『逃げ恥』の森山みくりを演じるのは、女優にとってなかなかに度胸がいることである。何しろ社会現象とも言われたTVドラマ版で、言わずと知れたガッキーこと新垣結衣が視聴者の心に鮮烈な印象を残しているからだ。
だが、2019年の朗読舞台劇『恋を読む』シリーズの第二弾として企画された『朗読劇版・逃げるは恥だが役に立つ』で生駒里奈が演じたみくりは、ドラマ版に劣らず素晴らしいものだった。
対人関係に臆病な童貞男・津崎平匡が他者とのコミュニケーションに踏み出せないのと対照的に、エネルギーが過剰で空回りしてしまうが故に社会に適応できず落ちこぼれてしまう、という森山みくり像は、『逃げ恥』という物語をもうひとつの側面から照らし、リアリティを加える解釈になっていた。
日替わりで幾人ものキャストが組み合わせを変えながら演じるという企画の舞台だったが、並み居る俳優陣の中でも生駒里奈のみくりは独自の輝きを放っていたと思う。
これがいつも不安げにしていた、あの生駒里奈なのか
だが舞台を見た当時、僕はそれを一種の「キャラ勝ち」ではないかと思っていた。乃木坂のアイドル時代から生駒里奈にはどこか不器用で不適応な所があったし、そうした本人の資質が役柄と噛み合って飛び出したホームランなのではないかと思ったのだ。
『魔法先生ネギま!』『暁のヨナ』など漫画原作の舞台で彼女が高い評価を獲得していることも知ってはいたが、それは彼女自身が大のアニメファンであるが故に声優の発声をよく勉強しているというアドバンテージなのだろうと思っていた。
そうではない、とわかり始めたのは、その後の生駒里奈出演の舞台をいくつも見てからのことだ。
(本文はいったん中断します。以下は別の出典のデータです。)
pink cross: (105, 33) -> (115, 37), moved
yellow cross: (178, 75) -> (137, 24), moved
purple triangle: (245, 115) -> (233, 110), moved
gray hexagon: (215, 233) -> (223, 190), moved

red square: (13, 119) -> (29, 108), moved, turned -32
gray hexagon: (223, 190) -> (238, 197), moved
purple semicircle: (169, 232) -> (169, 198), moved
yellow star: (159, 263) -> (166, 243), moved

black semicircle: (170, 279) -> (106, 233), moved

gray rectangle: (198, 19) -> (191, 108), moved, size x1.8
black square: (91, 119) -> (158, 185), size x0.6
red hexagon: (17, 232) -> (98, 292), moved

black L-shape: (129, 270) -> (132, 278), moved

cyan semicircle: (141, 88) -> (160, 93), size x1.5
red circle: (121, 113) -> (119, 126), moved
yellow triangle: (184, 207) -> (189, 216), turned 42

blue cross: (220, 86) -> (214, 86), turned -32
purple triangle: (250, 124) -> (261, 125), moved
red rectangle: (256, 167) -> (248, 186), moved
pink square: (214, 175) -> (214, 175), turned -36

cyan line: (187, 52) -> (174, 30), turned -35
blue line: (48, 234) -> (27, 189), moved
『GHOST WRITER』では物語の鍵を握る謎の女傑役を、『カメレオンズ・リップ』では観客をあざむく一人二役を、『-4D-imetor』ではダブル主演の1人としてアクションを含めた八面六臂の活躍を見せる生駒里奈を見ながら、これほど演劇の適性があったのかと驚かずにはいられなかった。2.5次元的なキャラクター演技をポップにこなす反面、ダークで生々しいリアルな芝居も生駒里奈は実に上手いのだ。
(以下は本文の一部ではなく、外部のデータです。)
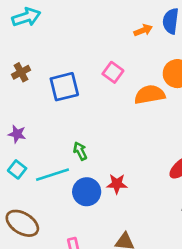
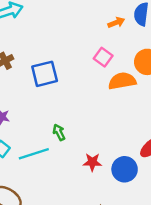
pink square: (113, 72) -> (103, 57), moved
blue circle: (87, 192) -> (125, 169), moved

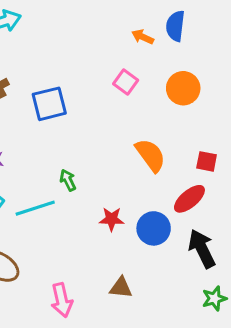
orange arrow: (116, 23) -> (143, 37), turned -133
orange semicircle: (122, 81) -> (150, 155), moved, turned 64

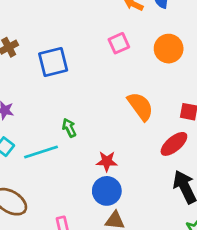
pink square: (126, 82) -> (119, 43), turned 30
blue circle: (154, 228) -> (107, 191), moved

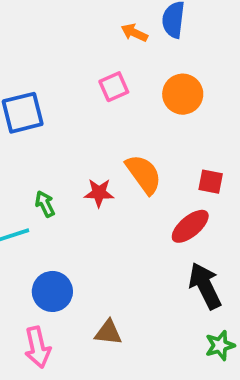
red star: (107, 161) -> (99, 193), moved
blue circle: (107, 191) -> (52, 291), moved

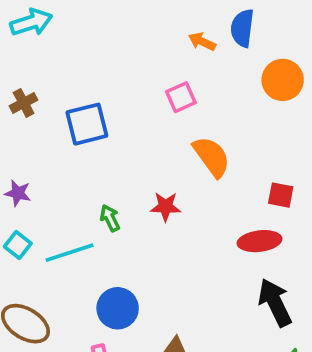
orange circle: (183, 94) -> (283, 80), moved
orange semicircle: (144, 174) -> (212, 157), moved
red ellipse: (190, 226) -> (260, 241), turned 33

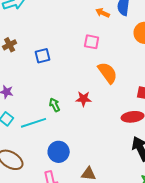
pink square: (181, 97) -> (92, 42), turned 35
blue square: (87, 124) -> (43, 56), size x0.7

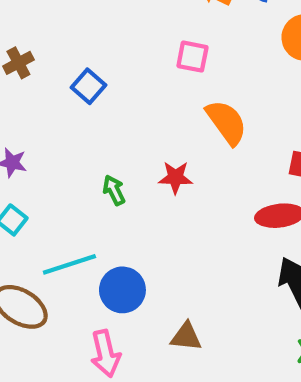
blue square: (43, 56) -> (89, 86), turned -35
cyan line: (34, 123) -> (69, 264), moved

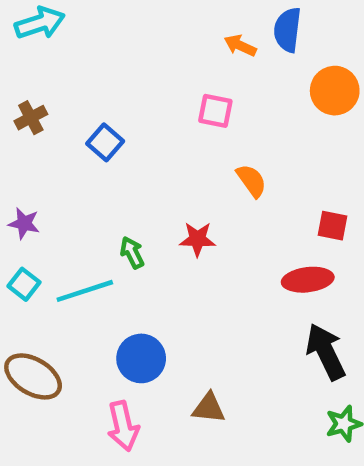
orange semicircle: (226, 122) -> (251, 181), size x0.7
cyan line: (69, 264) -> (85, 291), moved

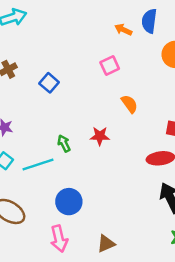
pink square: (215, 111) -> (110, 66), turned -36
brown triangle: (209, 408) -> (106, 244), moved, turned -30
前述したように、アイドル時代の生駒里奈は決して器用になんでもこなすという印象ではなかった。だが、演劇の舞台で見る彼女は幅広いジャンルで見事な演技を見せるオールラウンドプレイヤーなのだ。緊急事態宣言で公演中止が相次ぐ中でも生駒里奈は今年、10月の時点で5つの舞台公演に出演している。それは演劇関係者の間で彼女の評価がいかに高まっているかの証だ。
ある舞台の本番中に年長の男性共演者のセリフが飛んでしまった時、生駒里奈がアドリブで脚本を修正するのを見たことがある。あまりにも自然に、まるでそこでミスが起きることを予想していたかのように顔色ひとつ変えずにアドリブでフォローしたので、舞台は流れを止めることなく進んで行った。
頭の回転は早く、まるで十年前から演劇で叩き上げてきたように舞台度胸は座っている。これがアイドル時代にいつも不安げにしていたあの生駒里奈なのか、と成長に目を見張る思いだった。